Aim of the exercise ▸ Write out the data below in full, please. Keep every character as given.

Transcribed page contents:
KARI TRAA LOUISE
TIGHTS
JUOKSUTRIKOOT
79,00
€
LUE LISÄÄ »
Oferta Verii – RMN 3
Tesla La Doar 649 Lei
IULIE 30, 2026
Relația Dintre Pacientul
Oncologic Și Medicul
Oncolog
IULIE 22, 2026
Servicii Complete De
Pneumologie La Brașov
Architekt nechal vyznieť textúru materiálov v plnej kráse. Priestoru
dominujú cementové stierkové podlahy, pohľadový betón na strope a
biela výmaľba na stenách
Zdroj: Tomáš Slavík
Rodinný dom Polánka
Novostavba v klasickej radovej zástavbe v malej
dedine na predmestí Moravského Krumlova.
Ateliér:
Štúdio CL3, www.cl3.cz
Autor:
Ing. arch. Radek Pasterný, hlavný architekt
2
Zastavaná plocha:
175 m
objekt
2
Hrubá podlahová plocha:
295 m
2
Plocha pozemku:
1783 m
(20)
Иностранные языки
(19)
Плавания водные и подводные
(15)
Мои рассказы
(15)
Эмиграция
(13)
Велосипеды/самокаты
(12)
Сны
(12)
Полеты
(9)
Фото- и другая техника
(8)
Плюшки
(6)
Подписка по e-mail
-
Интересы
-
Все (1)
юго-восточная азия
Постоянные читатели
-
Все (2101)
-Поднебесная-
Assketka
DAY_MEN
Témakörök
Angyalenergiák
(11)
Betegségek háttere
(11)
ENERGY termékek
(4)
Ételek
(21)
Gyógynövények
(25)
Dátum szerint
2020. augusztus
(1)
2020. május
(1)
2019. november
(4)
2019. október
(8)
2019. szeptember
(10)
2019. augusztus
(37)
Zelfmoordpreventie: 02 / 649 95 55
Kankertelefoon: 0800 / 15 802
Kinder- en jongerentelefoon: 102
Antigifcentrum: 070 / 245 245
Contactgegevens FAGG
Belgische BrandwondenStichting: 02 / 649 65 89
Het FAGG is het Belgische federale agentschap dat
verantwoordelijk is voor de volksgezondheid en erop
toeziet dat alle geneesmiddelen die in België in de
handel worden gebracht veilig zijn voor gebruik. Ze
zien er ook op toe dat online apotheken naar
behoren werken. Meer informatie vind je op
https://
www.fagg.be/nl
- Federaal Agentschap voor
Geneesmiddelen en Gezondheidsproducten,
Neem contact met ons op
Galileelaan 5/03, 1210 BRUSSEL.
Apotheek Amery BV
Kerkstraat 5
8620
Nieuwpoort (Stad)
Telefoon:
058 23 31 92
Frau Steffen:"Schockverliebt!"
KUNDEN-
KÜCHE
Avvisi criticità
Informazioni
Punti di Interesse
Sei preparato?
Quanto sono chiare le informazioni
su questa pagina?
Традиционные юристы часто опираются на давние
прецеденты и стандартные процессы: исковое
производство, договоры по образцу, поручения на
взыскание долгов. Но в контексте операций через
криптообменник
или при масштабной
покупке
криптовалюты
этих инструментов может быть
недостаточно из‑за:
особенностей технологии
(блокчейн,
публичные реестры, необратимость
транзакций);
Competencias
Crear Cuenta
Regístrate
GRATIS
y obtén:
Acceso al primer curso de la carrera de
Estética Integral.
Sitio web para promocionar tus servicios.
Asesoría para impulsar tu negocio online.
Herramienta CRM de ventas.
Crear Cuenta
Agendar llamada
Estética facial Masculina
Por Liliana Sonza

Task result ▸
KARI TRAA LOUISE
TIGHTS
JUOKSUTRIKOOT
79,00
€
LUE LISÄÄ »
Oferta Verii – RMN 3
Tesla La Doar 649 Lei
IULIE 30, 2026
Relația Dintre Pacientul
Oncologic Și Medicul
Oncolog
IULIE 22, 2026
Servicii Complete De
Pneumologie La Brașov
Architekt nechal vyznieť textúru materiálov v plnej kráse. Priestoru
dominujú cementové stierkové podlahy, pohľadový betón na strope a
biela výmaľba na stenách
Zdroj: Tomáš Slavík
Rodinný dom Polánka
Novostavba v klasickej radovej zástavbe v malej
dedine na predmestí Moravského Krumlova.
Ateliér:
Štúdio CL3, www.cl3.cz
Autor:
Ing. arch. Radek Pasterný, hlavný architekt
2
Zastavaná plocha:
175 m
objekt
2
Hrubá podlahová plocha:
295 m
2
Plocha pozemku:
1783 m
(20)
Иностранные языки
(19)
Плавания водные и подводные
(15)
Мои рассказы
(15)
Эмиграция
(13)
Велосипеды/самокаты
(12)
Сны
(12)
Полеты
(9)
Фото- и другая техника
(8)
Плюшки
(6)
Подписка по e-mail
-
Интересы
-
Все (1)
юго-восточная азия
Постоянные читатели
-
Все (2101)
-Поднебесная-
Assketka
DAY_MEN
Témakörök
Angyalenergiák
(11)
Betegségek háttere
(11)
ENERGY termékek
(4)
Ételek
(21)
Gyógynövények
(25)
Dátum szerint
2020. augusztus
(1)
2020. május
(1)
2019. november
(4)
2019. október
(8)
2019. szeptember
(10)
2019. augusztus
(37)
Zelfmoordpreventie: 02 / 649 95 55
Kankertelefoon: 0800 / 15 802
Kinder- en jongerentelefoon: 102
Antigifcentrum: 070 / 245 245
Contactgegevens FAGG
Belgische BrandwondenStichting: 02 / 649 65 89
Het FAGG is het Belgische federale agentschap dat
verantwoordelijk is voor de volksgezondheid en erop
toeziet dat alle geneesmiddelen die in België in de
handel worden gebracht veilig zijn voor gebruik. Ze
zien er ook op toe dat online apotheken naar
behoren werken. Meer informatie vind je op
https://
www.fagg.be/nl
- Federaal Agentschap voor
Geneesmiddelen en Gezondheidsproducten,
Neem contact met ons op
Galileelaan 5/03, 1210 BRUSSEL.
Apotheek Amery BV
Kerkstraat 5
8620
Nieuwpoort (Stad)
Telefoon:
058 23 31 92
Frau Steffen:"Schockverliebt!"
KUNDEN-
KÜCHE
Avvisi criticità
Informazioni
Punti di Interesse
Sei preparato?
Quanto sono chiare le informazioni
su questa pagina?
Традиционные юристы часто опираются на давние
прецеденты и стандартные процессы: исковое
производство, договоры по образцу, поручения на
взыскание долгов. Но в контексте операций через
криптообменник
или при масштабной
покупке
криптовалюты
этих инструментов может быть
недостаточно из‑за:
особенностей технологии
(блокчейн,
публичные реестры, необратимость
транзакций);
Competencias
Crear Cuenta
Regístrate
GRATIS
y obtén:
Acceso al primer curso de la carrera de
Estética Integral.
Sitio web para promocionar tus servicios.
Asesoría para impulsar tu negocio online.
Herramienta CRM de ventas.
Crear Cuenta
Agendar llamada
Estética facial Masculina
Por Liliana Sonza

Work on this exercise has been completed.